▶ _YOUR TASK_: Copy only the lines from the one with "consumers only willing" through the end of the records, exactly as they stand. No pictures belong in the copy.

▶ _Items from a dataset_:
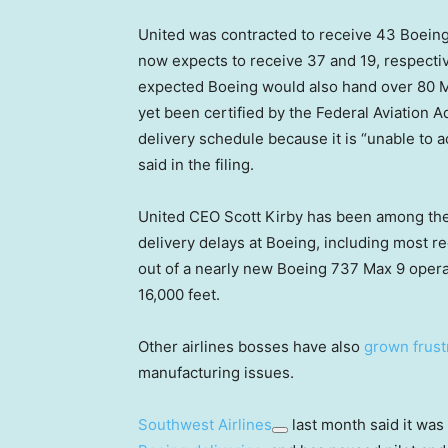
United was contracted to receive 43 Boeing
now expects to receive 37 and 19, respective
expected Boeing would also hand over 80 Ma
yet been certified by the Federal Aviation 
delivery schedule because it is “unable to a
said in the filing.
United CEO Scott Kirby has been among the
delivery delays at Boeing, including most r
out of a nearly new Boeing 737 Max 9 oper
16,000 feet.
Other airlines bosses have also
grown frust
manufacturing issues.
Southwest Airlines
last month said it was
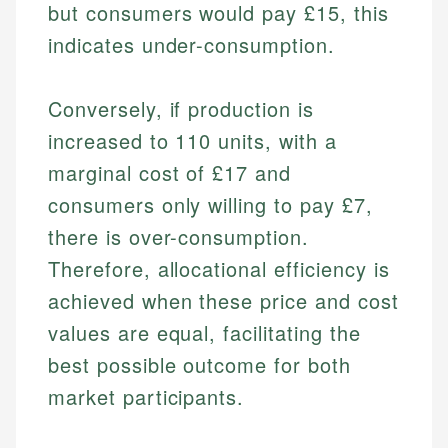
but consumers would pay £15, this
indicates under-consumption.
Conversely, if production is
increased to 110 units, with a
marginal cost of £17 and
consumers only willing to pay £7,
there is over-consumption.
Therefore, allocational efficiency is
achieved when these price and cost
values are equal, facilitating the
best possible outcome for both
market participants.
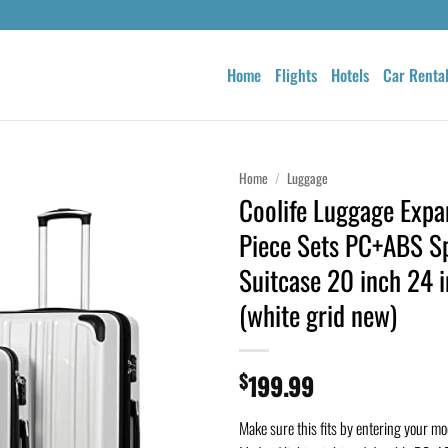
Home
Flights
Hotels
Car Renta
Home
/
Luggage
Coolife Luggage Expa
Piece Sets PC+ABS S
Suitcase 20 inch 24 
(white grid new)
$
199.99
Make sure this fits by entering your m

▶ _RESPONSE BOX_:
consumers only willing to pay £7,
there is over-consumption.
Therefore, allocational efficiency is
achieved when these price and cost
values are equal, facilitating the
best possible outcome for both
market participants.
Home
Flights
Hotels
Car Renta
Home
/
Luggage
Coolife Luggage Expa
Piece Sets PC+ABS S
Suitcase 20 inch 24 
(white grid new)
$
199.99
Make sure this fits by entering your m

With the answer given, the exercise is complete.